On Monday, Apple acknowledged the recently revealed 1970 bug in iOS that bricks its devices and pledged to fix it.
Last week, a prank originating from 4chan claimed that changing your iOS device's date back to January 1, 1970, would display a retro Apple logo. "Blast from the past. The original Macintosh introduced the world to computers, forever changing the way people experience technology, and allowing people to do things that were never possible before," reads a phony Apple ad posted on the forum. "With this easter [sic] egg, warp back in time with a classic Macintosh theme to relive the magic on your iPhone.

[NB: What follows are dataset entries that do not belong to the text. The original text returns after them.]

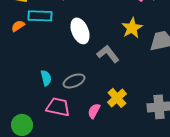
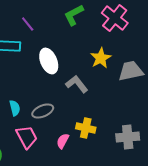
yellow cross: (117, 98) -> (86, 128), turned -36
pink trapezoid: (58, 107) -> (27, 137), turned 50

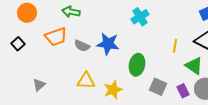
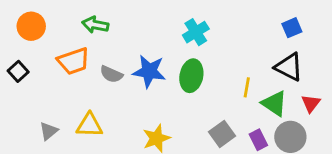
yellow line: (175, 46) -> (247, 87), moved
green ellipse: (137, 65) -> (191, 76), moved
yellow triangle: (86, 81) -> (89, 125), moved
gray square: (158, 87) -> (222, 134), turned 30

Change the date on your iPhone to January 1, 1970, press and hold the power button to reboot your device, and prepare for a wild ride!" What really happens if you do what this prank instructs is that you will brick your device and send it into a never-ending bootloop. This bug affects all iOS devices with a 64-bit SoC which means all A7, A8, A8X, A9, and A9X SoC models are affected. The bug is believed to be related to a Unix glitch as January 1, 1970 has an internal value of zero on a Unix system.
Apple officially acknowledged the bug in a support page on Monday. "If you changed the date to May 1970 or earlier and can't restart your iPhone, iPad, or iPod touch," reads the support page. "Manually changing the date to May 1970 or earlier can prevent your iOS device from turning on after a restart. An upcoming software update will prevent this issue from affecting iOS devices." It is unclear why Apple's support document cites May 1970 rather than January 1970. Anyone who has made the mistake of falling for this prank should contact Apple Support for assistance.